A nationalised utility is not an “outdated” business model and one does not have to be Karl Marx or Julius Malema to read the World Bank’s 2018 assessment that concludes that, “There is no significant difference across utility ownership types with regards to the efficiency and quality of services provided to commercial end-users”.

In fact, the report notes that public utilities provide lower tariffs to end users.

“Private investors” are always keen to rent seek in natural monopolies such as electricity infrastructure so that their profits can be privatised, and losses socialised. Case studies have shown that as the private sector lacks the capital or become impatient, they end up selling the assets for scrap and the utility deteriorates.

Notable examples include Russia in the 1990s when Boris Yeltsin embraced the privatisation advice of Bill Clinton’s “Harvard Boys”.

The selling of “unperforming assets” to the Russian oligarchs resulted in a decrease of life expectancy during peace time, and a resentment that led to Putin’s rise to power.

A similar situation took place in Ukraine around 2014 when the International Monetary Fund advocated for “structural reforms” with the aim of privatising the energy infrastructure. Ukraine was pressured to do so by the US Coup Plotter, Victoria Nuland (who recently praised South Africa’s “just” transition).

Energy prices rose with consequences that saw Ukraine turned into a Mafia state, the Maidan Coup d’état, the deepening rift between the Russian and the Ukrainian speakers in the Donbas Region, Putin’s Annexation of Crimea, and The Russian-Ukrainian War.

Other less extreme examples of policy failure include the UK where privatisation resulted in the nationalised utilities of other countries taking over the slack. France’s Electricité de France (EDF) became “the independent power provider” that took over the operations of the UK’s nuclear fleet, and in 2023 the Tory Government reconsidered the Renationalisation of Railway and Water Supply, because private investors ran the assets into deterioration.

In 2022 France renationalised EDF with a mandate to expand and maintain the existing Nuclear Fleet and it’s worth noting that in the US, some of the best performing utilities include the Hoover Dam and the Tennessee Valley Authority - the symbols of American Civil Engineering.

The privatisation dogma started following the 1973 oil crisis as the Chicago School of Economies took over the West’s levers of power, and since then energy consumption has declined in the West to the point of Thermal Dynamic Instability.
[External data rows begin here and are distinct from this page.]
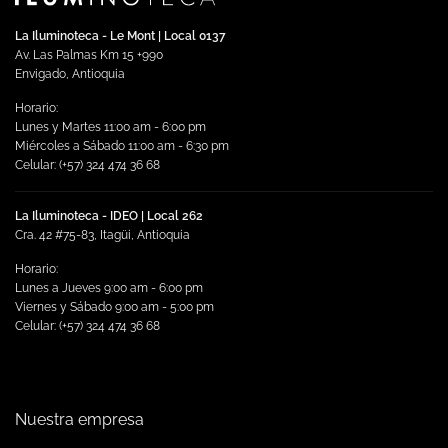
La Iluminoteca - Le Mont | Local 0137
Av. Las Palmas Km 15 +990
Envigado, Antioquia
Horario:
Lunes y Martes 11:00 am - 6:00 pm
Miércoles a Sábado 11:00 am - 6:30 pm
Celular: (+57) 324 474 36 68
La Iluminoteca - IDEO | Local 262
Cra. 42 #75-83, Itagüi, Antioquia
Horario:
Lunes a Jueves 9:00 am - 6:00 pm
Viernes y Sábado 9:00 am - 5:00 pm
Celular: (+57) 324 474 36 68
Nuestra empresa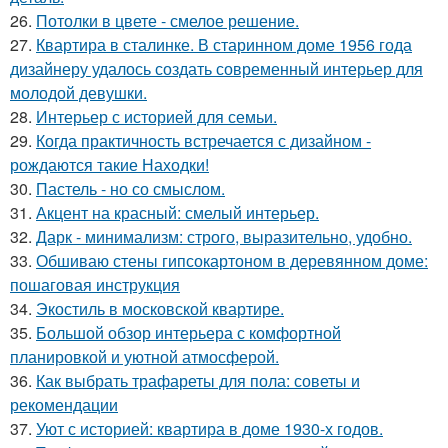
26.
Потолки в цвете - смелое решение.
27.
Квартира в сталинке. В старинном доме 1956 года
дизайнеру удалось создать современный интерьер для
молодой девушки.
28.
Интерьер с историей для семьи.
29.
Когда практичность встречается с дизайном -
рождаются такие Находки!
30.
Пастель - но со смыслом.
31.
Акцент на красный: смелый интерьер.
32.
Дарк - минимализм: строго, выразительно, удобно.
33.
Обшиваю стены гипсокартоном в деревянном доме:
пошаговая инструкция
34.
Экостиль в московской квартире.
35.
Большой обзор интерьера с комфортной
планировкой и уютной атмосферой.
36.
Как выбрать трафареты для пола: советы и
рекомендации
37.
Уют с историей: квартира в доме 1930-х годов.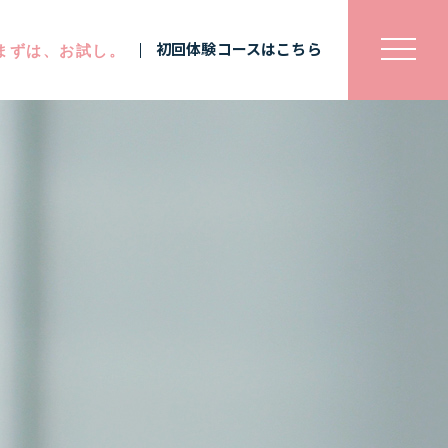
初回体験コースはこちら
まずは、お試し。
Industries were offshored to Asian countries who kept their nationalised utilities and added more generation capacity to the grid. South Korea and Taiwan, with nationalised utilities still provide some of the most affordable electricity prices in the industrialised world and China a few years ago, with a nationalised utility, became the world’s largest economy. Even more remarkable is Vietnam’s economy that is expanding, with a nationalised utility, at a faster pace than even China‘s did.

Eskom was founded on March 1, 1923, with the mandate to “ensure the delivery of cheap electricity in the public interest”. As a nationalised utility Eskom had a better credit rating than the South African government and the “outdated business model” won the 2001 Global Energy Award for Power Company of the Year.

Why can’t it work like that again?

Load shedding as Dr Frans Cronje of the Social Research Foundation noted can be fixed in a 12–18 month period by simply adding power to the grid. 4GW of power to end loadshedding and 11GW-15GW to achieve a 5% gross domestic product growth rate. The fastest route is to fix the existing coal fleet, import natural gas, and expanding rooftop solar.

In addition, Eskom should construct nuclear power stations around the coast for desalination. The time is ideal as South Korea, Russia, and China are all hitting mass production in nuclear. Bonds easily finance this policy and there is no need to touch pension fund money.

Eskom’s problem is not a dogmatic debate about ownership, its simply about adding capacity to the grid.

Hügo Krüger is a YouTube podcaster, writer, and civil nuclear engineer who has worked on a variety of energy related infrastructure projects ranging from Nuclear Power, LNG and Renewable Technologies.

* The views of the column are independent of Business Report and Independent Media.